Data shown ▸

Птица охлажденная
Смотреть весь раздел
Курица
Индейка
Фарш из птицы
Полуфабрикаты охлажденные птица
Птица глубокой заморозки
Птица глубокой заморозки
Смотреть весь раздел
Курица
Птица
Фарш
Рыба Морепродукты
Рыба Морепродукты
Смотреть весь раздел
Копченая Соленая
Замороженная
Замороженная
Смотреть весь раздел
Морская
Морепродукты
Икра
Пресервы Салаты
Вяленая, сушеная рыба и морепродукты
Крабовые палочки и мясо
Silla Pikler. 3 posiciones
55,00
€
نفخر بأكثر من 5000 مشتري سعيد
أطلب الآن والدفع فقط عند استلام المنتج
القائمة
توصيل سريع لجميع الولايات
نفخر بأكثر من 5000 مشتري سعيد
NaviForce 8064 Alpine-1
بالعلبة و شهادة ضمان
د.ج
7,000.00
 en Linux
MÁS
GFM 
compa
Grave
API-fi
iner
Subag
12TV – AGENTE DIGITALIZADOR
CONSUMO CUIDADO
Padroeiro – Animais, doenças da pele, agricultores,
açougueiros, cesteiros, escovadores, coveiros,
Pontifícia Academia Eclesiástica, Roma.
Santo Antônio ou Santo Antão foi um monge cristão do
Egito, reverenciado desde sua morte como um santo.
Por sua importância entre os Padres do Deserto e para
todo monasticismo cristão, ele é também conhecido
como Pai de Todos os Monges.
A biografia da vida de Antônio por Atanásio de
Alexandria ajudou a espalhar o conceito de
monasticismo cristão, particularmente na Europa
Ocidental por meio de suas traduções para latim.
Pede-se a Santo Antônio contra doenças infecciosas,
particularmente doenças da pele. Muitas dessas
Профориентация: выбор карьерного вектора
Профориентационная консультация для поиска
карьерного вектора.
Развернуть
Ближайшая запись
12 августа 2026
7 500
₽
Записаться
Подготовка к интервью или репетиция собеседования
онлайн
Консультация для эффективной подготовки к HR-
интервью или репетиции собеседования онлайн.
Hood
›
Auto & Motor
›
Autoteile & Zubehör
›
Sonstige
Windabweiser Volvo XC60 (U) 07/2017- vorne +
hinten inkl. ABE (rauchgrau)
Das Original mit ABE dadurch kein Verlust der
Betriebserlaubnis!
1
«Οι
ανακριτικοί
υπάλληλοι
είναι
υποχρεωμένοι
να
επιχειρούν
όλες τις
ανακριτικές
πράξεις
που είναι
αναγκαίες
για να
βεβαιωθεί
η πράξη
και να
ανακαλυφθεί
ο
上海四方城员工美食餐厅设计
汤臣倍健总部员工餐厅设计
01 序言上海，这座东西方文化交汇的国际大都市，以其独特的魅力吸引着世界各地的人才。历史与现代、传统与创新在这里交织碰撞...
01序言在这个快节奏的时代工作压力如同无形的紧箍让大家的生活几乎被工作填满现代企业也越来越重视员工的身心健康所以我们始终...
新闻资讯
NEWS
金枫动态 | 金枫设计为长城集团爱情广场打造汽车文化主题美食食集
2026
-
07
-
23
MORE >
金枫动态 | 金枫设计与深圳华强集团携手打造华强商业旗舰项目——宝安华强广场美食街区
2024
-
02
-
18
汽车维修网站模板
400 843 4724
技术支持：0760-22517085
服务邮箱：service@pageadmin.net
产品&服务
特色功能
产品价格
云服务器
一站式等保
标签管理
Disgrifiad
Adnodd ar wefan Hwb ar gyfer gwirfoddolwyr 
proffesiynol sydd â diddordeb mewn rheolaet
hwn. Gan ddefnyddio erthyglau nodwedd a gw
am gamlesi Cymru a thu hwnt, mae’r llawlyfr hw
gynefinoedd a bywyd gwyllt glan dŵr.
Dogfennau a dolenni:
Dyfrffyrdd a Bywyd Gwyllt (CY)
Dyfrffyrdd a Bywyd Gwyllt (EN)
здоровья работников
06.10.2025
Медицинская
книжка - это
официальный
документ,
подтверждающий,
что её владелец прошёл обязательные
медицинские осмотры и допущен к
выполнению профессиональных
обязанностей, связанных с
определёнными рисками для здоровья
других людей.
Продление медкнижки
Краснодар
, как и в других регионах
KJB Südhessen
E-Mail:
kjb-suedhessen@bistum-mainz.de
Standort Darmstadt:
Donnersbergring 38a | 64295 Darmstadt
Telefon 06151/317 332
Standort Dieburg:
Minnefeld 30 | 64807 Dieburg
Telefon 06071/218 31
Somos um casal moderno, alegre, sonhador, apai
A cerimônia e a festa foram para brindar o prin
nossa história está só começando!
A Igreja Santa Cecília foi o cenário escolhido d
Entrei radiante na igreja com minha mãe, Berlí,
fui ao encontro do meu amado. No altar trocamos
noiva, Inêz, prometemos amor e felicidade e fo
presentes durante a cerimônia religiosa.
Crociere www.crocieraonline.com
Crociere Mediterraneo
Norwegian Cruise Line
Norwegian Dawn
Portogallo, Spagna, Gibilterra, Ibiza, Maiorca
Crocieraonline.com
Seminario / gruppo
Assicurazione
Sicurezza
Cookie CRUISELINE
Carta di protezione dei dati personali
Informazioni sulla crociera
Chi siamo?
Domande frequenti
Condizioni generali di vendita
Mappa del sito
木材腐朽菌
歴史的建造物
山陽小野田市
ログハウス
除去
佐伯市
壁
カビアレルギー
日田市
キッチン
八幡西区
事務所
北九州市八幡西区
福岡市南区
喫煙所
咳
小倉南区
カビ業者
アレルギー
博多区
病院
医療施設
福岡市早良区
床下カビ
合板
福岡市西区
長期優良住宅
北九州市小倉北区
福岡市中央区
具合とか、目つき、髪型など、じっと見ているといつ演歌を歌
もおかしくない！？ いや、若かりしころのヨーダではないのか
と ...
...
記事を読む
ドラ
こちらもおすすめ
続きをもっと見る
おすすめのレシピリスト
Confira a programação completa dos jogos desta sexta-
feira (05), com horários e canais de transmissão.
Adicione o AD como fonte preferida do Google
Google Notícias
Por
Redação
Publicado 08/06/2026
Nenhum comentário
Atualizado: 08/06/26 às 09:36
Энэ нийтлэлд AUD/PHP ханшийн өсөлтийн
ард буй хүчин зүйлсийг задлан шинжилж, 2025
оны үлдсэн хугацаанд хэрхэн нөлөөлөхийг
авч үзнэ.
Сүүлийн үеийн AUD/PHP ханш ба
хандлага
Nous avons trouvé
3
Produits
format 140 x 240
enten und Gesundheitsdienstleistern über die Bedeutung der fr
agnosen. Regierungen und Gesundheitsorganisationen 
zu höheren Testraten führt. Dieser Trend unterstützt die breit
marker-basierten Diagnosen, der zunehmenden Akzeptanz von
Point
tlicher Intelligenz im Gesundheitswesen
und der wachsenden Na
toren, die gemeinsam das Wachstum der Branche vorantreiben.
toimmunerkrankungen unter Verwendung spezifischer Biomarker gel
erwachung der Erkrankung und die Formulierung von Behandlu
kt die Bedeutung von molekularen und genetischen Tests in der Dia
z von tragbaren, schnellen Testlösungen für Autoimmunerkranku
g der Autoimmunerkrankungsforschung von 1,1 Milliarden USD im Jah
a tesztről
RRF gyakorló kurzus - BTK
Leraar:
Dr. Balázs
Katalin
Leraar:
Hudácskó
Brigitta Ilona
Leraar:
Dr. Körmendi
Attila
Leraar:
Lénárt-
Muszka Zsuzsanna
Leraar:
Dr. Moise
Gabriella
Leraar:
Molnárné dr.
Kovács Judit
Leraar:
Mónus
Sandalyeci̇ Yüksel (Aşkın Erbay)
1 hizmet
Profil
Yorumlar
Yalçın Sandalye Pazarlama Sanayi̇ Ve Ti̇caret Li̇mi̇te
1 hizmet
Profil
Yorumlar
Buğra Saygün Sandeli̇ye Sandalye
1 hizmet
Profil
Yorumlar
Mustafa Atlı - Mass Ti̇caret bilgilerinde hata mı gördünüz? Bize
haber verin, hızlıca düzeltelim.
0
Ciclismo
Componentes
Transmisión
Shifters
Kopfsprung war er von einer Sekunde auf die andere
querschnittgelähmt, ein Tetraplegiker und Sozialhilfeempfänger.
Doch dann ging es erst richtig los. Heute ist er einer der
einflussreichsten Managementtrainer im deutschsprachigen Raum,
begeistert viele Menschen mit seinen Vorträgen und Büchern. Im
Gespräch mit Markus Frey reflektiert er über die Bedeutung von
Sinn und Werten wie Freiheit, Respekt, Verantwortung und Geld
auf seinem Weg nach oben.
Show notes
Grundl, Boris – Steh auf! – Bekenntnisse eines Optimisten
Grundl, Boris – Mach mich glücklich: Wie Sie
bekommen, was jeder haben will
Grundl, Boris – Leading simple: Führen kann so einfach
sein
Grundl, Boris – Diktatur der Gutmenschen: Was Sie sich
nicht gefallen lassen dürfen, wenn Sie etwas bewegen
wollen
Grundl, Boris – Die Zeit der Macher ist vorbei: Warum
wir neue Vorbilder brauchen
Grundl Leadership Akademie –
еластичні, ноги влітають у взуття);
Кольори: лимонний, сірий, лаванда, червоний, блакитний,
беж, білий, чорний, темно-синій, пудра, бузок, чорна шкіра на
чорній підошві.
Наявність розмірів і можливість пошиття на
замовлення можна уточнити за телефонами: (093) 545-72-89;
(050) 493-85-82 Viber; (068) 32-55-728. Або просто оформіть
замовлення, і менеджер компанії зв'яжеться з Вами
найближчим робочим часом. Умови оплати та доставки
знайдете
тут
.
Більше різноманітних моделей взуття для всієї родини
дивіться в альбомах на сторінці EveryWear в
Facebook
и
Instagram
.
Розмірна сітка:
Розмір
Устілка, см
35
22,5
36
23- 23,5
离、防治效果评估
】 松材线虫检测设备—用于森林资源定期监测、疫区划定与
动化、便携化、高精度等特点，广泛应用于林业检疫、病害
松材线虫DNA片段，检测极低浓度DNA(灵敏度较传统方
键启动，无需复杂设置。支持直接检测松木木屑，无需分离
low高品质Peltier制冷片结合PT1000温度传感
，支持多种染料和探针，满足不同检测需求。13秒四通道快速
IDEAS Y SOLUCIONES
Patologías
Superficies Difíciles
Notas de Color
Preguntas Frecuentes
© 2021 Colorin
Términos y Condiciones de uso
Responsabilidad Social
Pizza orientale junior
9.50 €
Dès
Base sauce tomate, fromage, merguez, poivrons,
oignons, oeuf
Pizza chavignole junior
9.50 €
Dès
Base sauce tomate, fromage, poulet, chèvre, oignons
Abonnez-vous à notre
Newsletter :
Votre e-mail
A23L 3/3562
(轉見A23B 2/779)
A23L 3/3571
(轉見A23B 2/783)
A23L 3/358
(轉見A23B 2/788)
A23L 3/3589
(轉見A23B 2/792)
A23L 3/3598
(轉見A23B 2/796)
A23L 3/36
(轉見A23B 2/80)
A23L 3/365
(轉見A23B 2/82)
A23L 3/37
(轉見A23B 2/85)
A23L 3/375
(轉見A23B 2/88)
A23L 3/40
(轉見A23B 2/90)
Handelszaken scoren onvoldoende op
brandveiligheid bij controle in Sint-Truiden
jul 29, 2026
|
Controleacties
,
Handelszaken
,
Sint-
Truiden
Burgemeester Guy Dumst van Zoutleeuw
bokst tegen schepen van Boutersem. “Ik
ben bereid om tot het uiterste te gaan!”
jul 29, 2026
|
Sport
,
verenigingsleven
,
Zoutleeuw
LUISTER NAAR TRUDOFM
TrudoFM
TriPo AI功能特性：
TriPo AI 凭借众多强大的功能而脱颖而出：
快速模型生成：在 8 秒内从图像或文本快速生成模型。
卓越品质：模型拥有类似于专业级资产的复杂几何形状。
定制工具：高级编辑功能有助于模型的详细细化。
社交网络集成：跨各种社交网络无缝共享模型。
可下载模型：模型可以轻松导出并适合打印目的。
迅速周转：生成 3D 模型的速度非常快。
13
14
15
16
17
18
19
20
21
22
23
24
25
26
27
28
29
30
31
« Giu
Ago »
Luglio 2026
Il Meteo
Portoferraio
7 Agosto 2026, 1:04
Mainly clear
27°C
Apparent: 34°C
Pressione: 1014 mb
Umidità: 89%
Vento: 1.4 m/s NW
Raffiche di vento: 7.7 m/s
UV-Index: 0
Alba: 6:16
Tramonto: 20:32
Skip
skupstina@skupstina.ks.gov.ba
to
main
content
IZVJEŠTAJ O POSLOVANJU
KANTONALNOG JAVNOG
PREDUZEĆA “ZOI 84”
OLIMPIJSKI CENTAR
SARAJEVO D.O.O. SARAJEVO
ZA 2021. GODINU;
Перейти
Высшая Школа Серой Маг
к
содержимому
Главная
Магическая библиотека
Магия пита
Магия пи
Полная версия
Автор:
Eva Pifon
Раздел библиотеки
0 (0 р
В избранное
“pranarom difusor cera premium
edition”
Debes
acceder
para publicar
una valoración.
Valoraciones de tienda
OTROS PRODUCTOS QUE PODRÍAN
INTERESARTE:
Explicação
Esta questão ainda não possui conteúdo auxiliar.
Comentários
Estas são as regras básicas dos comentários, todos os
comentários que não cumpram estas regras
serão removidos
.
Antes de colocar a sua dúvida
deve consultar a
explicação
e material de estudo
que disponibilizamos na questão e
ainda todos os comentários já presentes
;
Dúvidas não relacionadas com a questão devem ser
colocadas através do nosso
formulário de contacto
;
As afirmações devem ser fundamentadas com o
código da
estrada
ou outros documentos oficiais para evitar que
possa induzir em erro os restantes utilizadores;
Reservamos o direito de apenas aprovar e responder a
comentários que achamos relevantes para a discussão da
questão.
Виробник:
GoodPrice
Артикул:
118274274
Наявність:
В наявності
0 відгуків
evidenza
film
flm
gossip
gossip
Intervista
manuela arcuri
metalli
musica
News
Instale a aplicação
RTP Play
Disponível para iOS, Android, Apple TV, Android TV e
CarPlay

Work task ▸ Set down exactly the lines from the opening line of the material through the line in which "CONSUMO CUIDADO" occurs, both included, and no other lines.

Solution below ▸
Птица охлажденная
Смотреть весь раздел
Курица
Индейка
Фарш из птицы
Полуфабрикаты охлажденные птица
Птица глубокой заморозки
Птица глубокой заморозки
Смотреть весь раздел
Курица
Птица
Фарш
Рыба Морепродукты
Рыба Морепродукты
Смотреть весь раздел
Копченая Соленая
Замороженная
Замороженная
Смотреть весь раздел
Морская
Морепродукты
Икра
Пресервы Салаты
Вяленая, сушеная рыба и морепродукты
Крабовые палочки и мясо
Silla Pikler. 3 posiciones
55,00
€
نفخر بأكثر من 5000 مشتري سعيد
أطلب الآن والدفع فقط عند استلام المنتج
القائمة
توصيل سريع لجميع الولايات
نفخر بأكثر من 5000 مشتري سعيد
NaviForce 8064 Alpine-1
بالعلبة و شهادة ضمان
د.ج
7,000.00
 en Linux
MÁS
GFM 
compa
Grave
API-fi
iner
Subag
12TV – AGENTE DIGITALIZADOR
CONSUMO CUIDADO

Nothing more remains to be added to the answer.